My new normal is that I’m pretty much ok on Monday, Tuesday and Wednesday. Thursday is chemo day so that’s a complete loss. Friday and Saturday are days for not trying to think too much, reading light stuff, and playing easy computer games. Sunday is not bad.   I’m not taking two naps a day anymore and some days don’t take a nap at all.  

This is progress. 

Only 7 more weeks of chemo.




Sunday, January 5, 2014

Happy New Year

2013 wasn’t the best year for me so I’m happy to be in 2014.  At least I will be finished with treatments sometime this Spring.   

The holidays sucked.  Neal came down with a terribly bad cold just before Christmas and of course I got it too.  It’s really a nasty one and knocked both of us on our tails. We mostly just sat around coughing and blowing our noses. On New Year’s Eve we had a bottle of champagne and were in bed by 9 p.m. 

Other than being sick, things are still going pretty well.   

One of the oncology nurses told me that my hair might begin coming back while on Taxol, but the opposite has happened.  I have even less stubble on my scalp and now my eyebrows and eyelashes are gone.  I miss my eyebrows.  Now that this cold is starting to clear up, maybe I’ll feel like practicing with an eyebrow pencil. My brows have always been so dark that I never needed one before. 

I’ve also started having some nail issues.  One of my fingernails is starting to come off.  It’s a common side effect of Taxol so it is not a surprise. I’ve had only 3 treatments so far with 9 yet to come so who knows what will happen to my nails.  “Chemo nails” are as common as “Chemo brain”. 

As always the net is a huge source of support and information.

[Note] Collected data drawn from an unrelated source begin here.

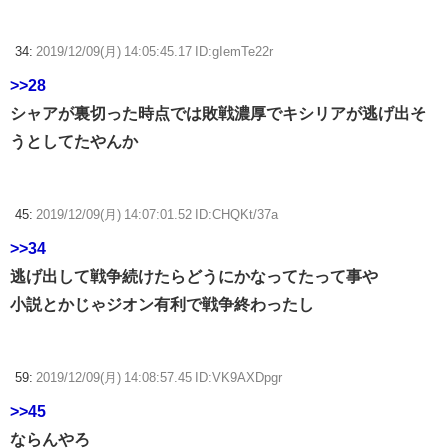
34:
2019/12/09(月) 14:05:45.17 ID:gIemTe22r
>>28
シャアが裏切った時点では敗戦濃厚でキシリアが逃げ出そ
うとしてたやんか
45:
2019/12/09(月) 14:07:01.52 ID:CHQKt/37a
>>34
逃げ出して戦争続けたらどうにかなってたって事や
小説とかじゃジオン有利で戦争終わったし
59:
2019/12/09(月) 14:08:57.45 ID:VK9AXDpgr
>>45
ならんやろ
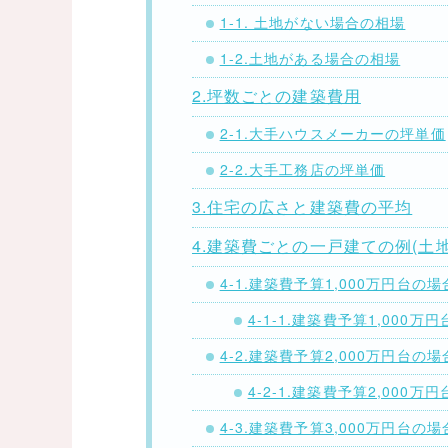
1-1. 土地がない場合の相場
1-2.土地がある場合の相場
2.坪数ごとの建築費用
2-1.大手ハウスメーカーの坪単価
2-2.大手工務店の坪単価
3.住宅の広さと建築費の平均
4.建築費ごとの一戸建ての例(土
4-1.建築費予算1,000万円台の場
4-1-1.建築費予算1,000万
4-2.建築費予算2,000万円台の場
4-2-1.建築費予算2,000万
4-3.建築費予算3,000万円台の場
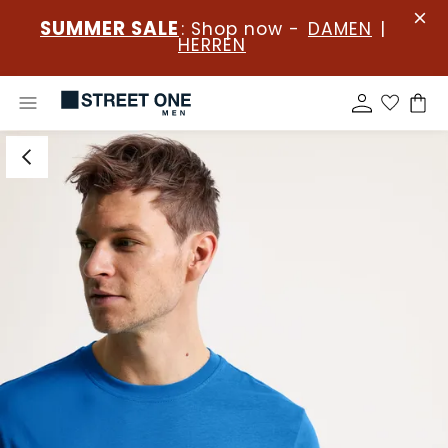
SUMMER SALE
: Shop now -
DAMEN
|
HERREN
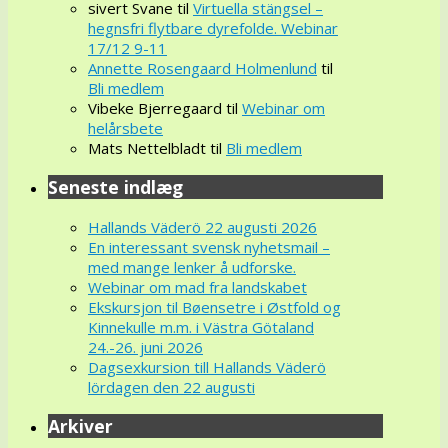
sivert Svane
til
Virtuella stängsel –
hegnsfri flytbare dyrefolde. Webinar
17/12 9-11
Annette Rosengaard Holmenlund
til
Bli medlem
Vibeke Bjerregaard
til
Webinar om
helårsbete
Mats Nettelbladt
til
Bli medlem
Seneste indlæg
Hallands Väderö 22 augusti 2026
En interessant svensk nyhetsmail –
med mange lenker å udforske.
Webinar om mad fra landskabet
Ekskursjon til Bøensetre i Østfold og
Kinnekulle m.m. i Västra Götaland
24.-26. juni 2026
Dagsexkursion till Hallands Väderö
lördagen den 22 augusti
Arkiver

The best site so far is  The discussion groups there are populated by women from all over and with about every variation of the breast cancer experience there is.  There are women who don’t have cancer but are fearful of it; and at the other end of the spectrum are those with Stage 4 cancer and multiple metastases; and everything in between.  It’s a great place for learning, for getting advice, and the cancer humor (yes, humor) is priceless. They are my new BFFs.

I wish you all a happy and healthy new year.